§ **Brief**: Output the listing word for word, minus images.
****
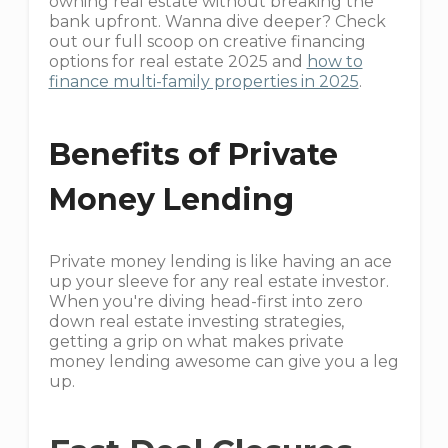
owning real estate without breaking the
bank upfront. Wanna dive deeper? Check
out our full scoop on creative financing
options for real estate 2025 and
how to
finance multi-family properties in 2025
.
Benefits of Private
Money Lending
Private money lending is like having an ace
up your sleeve for any real estate investor.
When you're diving head-first into zero
down real estate investing strategies,
getting a grip on what makes private
money lending awesome can give you a leg
up.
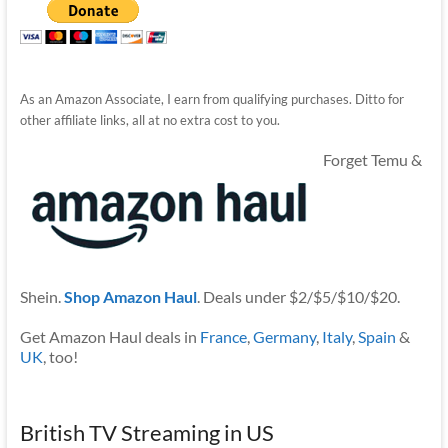
As an Amazon Associate, I earn from qualifying purchases. Ditto for
other affiliate links, all at no extra cost to you.
Forget Temu &
Shein.
Shop Amazon Haul
. Deals under $2/$5/$10/$20.
Get Amazon Haul deals in
France
,
Germany
,
Italy
,
Spain
&
UK
, too!
British TV Streaming in US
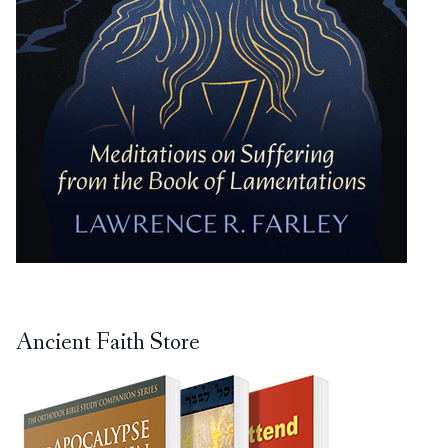
Ancient Faith Store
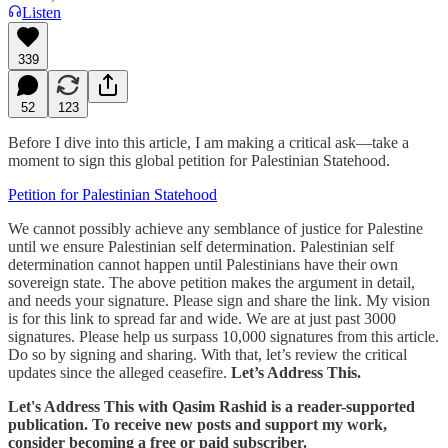
Listen
339
52
123
Before I dive into this article, I am making a critical ask—take a
moment to sign this global petition for Palestinian Statehood.
Petition for Palestinian Statehood
We cannot possibly achieve any semblance of justice for Palestine
until we ensure Palestinian self determination. Palestinian self
determination cannot happen until Palestinians have their own
sovereign state. The above petition makes the argument in detail,
and needs your signature. Please sign and share the link. My vision
is for this link to spread far and wide. We are at just past 3000
signatures. Please help us surpass 10,000 signatures from this article.
Do so by signing and sharing. With that, let’s review the critical
updates since the alleged ceasefire.
Let’s Address This.
Let's Address This with Qasim Rashid is a reader-supported
publication. To receive new posts and support my work,
consider becoming a free or paid subscriber.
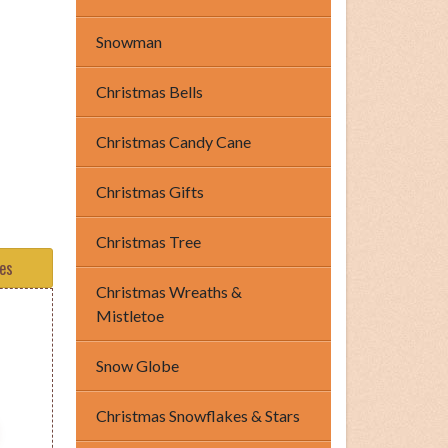
Snowman
Christmas Bells
Christmas Candy Cane
Christmas Gifts
Christmas Tree
tes
Christmas Wreaths &
Mistletoe
Snow Globe
Christmas Snowflakes & Stars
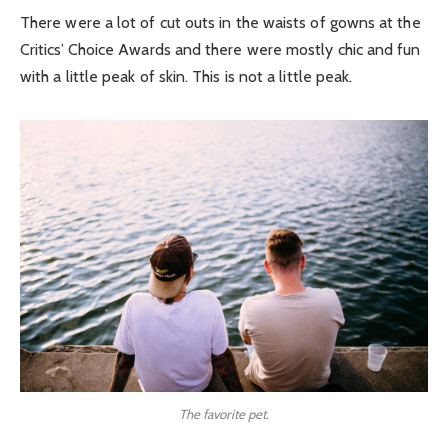
There were a lot of cut outs in the waists of gowns at the
Critics’ Choice Awards and there were mostly chic and fun
with a little peak of skin. This is not a little peak.
The favorite pet.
****
§ **Finished task**:
owning real estate without breaking the
bank upfront. Wanna dive deeper? Check
out our full scoop on creative financing
options for real estate 2025 and
how to
finance multi-family properties in 2025
.
Benefits of Private
Money Lending
Private money lending is like having an ace
up your sleeve for any real estate investor.
When you're diving head-first into zero
down real estate investing strategies,
getting a grip on what makes private
money lending awesome can give you a leg
up.
As an Amazon Associate, I earn from qualifying purchases. Ditto for
other affiliate links, all at no extra cost to you.
Forget Temu &
Shein.
Shop Amazon Haul
. Deals under $2/$5/$10/$20.
Get Amazon Haul deals in
France
,
Germany
,
Italy
,
Spain
&
UK
, too!
British TV Streaming in US
Ancient Faith Store
Listen
339
52
123
Before I dive into this article, I am making a critical ask—take a
moment to sign this global petition for Palestinian Statehood.
Petition for Palestinian Statehood
We cannot possibly achieve any semblance of justice for Palestine
until we ensure Palestinian self determination. Palestinian self
determination cannot happen until Palestinians have their own
sovereign state. The above petition makes the argument in detail,
and needs your signature. Please sign and share the link. My vision
is for this link to spread far and wide. We are at just past 3000
signatures. Please help us surpass 10,000 signatures from this article.
Do so by signing and sharing. With that, let’s review the critical
updates since the alleged ceasefire.
Let’s Address This.
Let's Address This with Qasim Rashid is a reader-supported
publication. To receive new posts and support my work,
consider becoming a free or paid subscriber.
Snowman
Christmas Bells
Christmas Candy Cane
Christmas Gifts
Christmas Tree
tes
Christmas Wreaths &
Mistletoe
Snow Globe
Christmas Snowflakes & Stars
There were a lot of cut outs in the waists of gowns at the
Critics’ Choice Awards and there were mostly chic and fun
with a little peak of skin. This is not a little peak.
The favorite pet.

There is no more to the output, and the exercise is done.